Death the grim harvester is heedless of the seasons of life. Old age and sickness provide a rich harvest for it. As the frosty wind cuts off the buds that have not yet blossomed and flowered, so does death fall as a noiseless shadow upon sprouting human seedlings and blows its withering wind upon them. Its darkness closes on them and they freeze in its icy embrace and fade away in angelic childhood.

Like the farmer that mows down grass in the field, death swings its sickle and takes away vast numbers in the heyday of their summer. Still others it strikes mercilessly in the full vigour of their lives, before their life-work is finished and they have enjoyed the greatness they have built.

Thou hast ordained in Thy wisdom, O Wise Lord, that men cannot die at their will. There are those that have well borne the burden of life and it is time for them to rest. Death to them is sweeter than life and in vain do they long for liberating death. They should have long since shaken the dust from off their feet and gone the way their fathers had gone. But still do they live and live to see the younger ones of their households snatched from them in the morning of their lives. In bed do they linger suffering excruciating agonies of pain. When the beatings of the wings of the tantalizing death are heard at last, death seems to be stalking with cruel slowness leisurely moving with feet of lead and leaves them long writhing in the convulsions of the fading life.

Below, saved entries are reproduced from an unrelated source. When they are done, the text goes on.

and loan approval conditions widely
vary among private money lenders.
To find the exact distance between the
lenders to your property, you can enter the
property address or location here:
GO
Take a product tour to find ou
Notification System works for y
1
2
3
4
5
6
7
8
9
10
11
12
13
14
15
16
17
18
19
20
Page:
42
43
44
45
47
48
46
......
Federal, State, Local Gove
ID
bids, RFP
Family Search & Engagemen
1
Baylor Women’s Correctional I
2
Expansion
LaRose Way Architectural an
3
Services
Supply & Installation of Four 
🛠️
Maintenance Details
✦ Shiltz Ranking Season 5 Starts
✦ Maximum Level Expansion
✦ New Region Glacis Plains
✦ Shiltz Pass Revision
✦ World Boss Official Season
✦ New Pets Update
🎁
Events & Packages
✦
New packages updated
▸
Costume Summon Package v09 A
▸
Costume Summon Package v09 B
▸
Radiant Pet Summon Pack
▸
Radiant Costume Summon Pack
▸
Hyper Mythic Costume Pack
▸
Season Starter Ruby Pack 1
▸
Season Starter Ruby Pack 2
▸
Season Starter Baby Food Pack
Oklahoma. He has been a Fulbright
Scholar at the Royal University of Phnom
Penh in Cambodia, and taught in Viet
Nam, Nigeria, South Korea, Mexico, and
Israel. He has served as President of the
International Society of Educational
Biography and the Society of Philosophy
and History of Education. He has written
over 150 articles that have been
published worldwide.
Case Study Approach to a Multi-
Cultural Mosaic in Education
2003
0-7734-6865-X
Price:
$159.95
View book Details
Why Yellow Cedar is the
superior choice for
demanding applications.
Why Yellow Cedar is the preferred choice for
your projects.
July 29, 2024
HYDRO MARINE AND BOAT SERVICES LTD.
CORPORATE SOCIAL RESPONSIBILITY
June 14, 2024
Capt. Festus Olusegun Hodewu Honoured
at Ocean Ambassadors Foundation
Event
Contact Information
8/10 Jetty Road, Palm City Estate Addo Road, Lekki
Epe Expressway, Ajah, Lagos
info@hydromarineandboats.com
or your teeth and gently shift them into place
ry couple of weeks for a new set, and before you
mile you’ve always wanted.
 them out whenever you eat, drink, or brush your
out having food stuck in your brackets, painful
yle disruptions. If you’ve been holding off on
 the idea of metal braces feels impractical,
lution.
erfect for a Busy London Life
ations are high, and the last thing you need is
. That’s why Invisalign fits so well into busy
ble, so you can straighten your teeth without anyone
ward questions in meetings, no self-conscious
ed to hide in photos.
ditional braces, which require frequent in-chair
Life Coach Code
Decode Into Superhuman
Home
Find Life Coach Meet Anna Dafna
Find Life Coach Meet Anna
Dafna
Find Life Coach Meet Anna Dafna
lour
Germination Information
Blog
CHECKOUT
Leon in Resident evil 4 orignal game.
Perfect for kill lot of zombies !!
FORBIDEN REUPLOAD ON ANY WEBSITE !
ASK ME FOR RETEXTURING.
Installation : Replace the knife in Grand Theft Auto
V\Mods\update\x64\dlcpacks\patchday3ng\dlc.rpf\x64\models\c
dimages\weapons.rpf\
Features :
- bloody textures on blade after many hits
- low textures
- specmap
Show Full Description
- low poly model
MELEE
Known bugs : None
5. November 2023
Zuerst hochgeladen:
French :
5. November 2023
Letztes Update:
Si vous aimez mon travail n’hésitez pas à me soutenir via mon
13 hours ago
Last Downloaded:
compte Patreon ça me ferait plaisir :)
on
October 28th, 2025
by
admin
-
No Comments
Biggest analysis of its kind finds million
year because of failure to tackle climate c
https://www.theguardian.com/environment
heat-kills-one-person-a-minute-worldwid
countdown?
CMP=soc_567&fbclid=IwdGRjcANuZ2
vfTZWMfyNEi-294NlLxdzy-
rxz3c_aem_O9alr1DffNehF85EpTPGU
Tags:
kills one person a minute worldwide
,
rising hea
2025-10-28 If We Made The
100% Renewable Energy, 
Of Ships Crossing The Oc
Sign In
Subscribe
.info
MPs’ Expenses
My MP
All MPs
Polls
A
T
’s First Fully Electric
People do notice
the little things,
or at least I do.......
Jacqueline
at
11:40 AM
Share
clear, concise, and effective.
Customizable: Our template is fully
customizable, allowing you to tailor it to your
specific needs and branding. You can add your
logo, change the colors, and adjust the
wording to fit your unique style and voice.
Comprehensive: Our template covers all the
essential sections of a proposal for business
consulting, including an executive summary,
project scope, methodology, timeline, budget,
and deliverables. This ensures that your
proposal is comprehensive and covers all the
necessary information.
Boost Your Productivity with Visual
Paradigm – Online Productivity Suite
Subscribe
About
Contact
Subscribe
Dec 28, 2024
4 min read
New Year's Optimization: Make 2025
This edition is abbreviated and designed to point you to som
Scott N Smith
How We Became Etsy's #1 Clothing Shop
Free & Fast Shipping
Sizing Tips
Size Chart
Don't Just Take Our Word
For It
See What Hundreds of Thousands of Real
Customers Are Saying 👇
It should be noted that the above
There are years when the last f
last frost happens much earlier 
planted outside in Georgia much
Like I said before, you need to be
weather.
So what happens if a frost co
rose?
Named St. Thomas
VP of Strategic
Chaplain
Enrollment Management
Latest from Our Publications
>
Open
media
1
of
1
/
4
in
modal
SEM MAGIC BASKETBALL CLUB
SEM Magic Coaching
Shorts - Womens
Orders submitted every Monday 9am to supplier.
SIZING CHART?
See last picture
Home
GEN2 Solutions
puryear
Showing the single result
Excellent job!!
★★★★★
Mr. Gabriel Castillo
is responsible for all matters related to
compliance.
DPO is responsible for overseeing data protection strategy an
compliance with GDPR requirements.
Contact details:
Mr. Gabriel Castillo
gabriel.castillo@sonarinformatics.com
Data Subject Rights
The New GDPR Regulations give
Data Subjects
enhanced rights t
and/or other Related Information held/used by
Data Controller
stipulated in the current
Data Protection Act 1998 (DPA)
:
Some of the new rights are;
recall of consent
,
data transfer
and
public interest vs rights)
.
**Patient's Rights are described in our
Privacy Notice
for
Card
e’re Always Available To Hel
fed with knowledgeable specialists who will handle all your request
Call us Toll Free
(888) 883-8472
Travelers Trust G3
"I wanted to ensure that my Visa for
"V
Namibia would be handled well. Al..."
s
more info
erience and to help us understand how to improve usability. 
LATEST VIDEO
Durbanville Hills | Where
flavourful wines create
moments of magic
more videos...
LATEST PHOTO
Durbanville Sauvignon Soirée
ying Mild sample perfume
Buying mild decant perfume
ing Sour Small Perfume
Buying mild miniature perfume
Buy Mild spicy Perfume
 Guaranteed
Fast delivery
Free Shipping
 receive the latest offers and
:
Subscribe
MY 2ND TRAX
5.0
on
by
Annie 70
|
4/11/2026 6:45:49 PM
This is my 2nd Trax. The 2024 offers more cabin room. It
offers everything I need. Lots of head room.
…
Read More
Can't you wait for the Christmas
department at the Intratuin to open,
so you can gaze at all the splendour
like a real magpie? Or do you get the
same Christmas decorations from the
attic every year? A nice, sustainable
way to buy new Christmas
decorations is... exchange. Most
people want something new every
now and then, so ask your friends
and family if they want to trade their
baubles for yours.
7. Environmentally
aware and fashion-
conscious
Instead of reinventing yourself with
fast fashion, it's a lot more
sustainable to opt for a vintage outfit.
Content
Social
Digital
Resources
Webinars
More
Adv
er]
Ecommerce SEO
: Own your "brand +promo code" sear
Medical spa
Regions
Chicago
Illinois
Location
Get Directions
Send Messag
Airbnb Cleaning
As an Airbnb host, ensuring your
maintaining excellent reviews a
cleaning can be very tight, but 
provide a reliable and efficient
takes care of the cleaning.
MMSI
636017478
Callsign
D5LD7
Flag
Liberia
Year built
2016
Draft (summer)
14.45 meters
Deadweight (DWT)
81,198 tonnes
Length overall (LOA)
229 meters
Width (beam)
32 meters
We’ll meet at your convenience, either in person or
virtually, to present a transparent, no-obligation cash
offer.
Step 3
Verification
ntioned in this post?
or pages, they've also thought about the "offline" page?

Help me, Ahura Mazda, to be strong in virtue, robust in righteousness, and undaunted in goodness that I may make light of death and frighten and fight it and go on strenuously working every day and every hour of my short life for furtherance of goodness in thy world. Grant in Thy mercy, that when death may in the end triumph over me and cast its dismal shadow on my face and close my eyes forever to the world, I may peacefully resign myself in the arms of eternal sleep in supreme satisfaction of having played my part well during the short span of my life.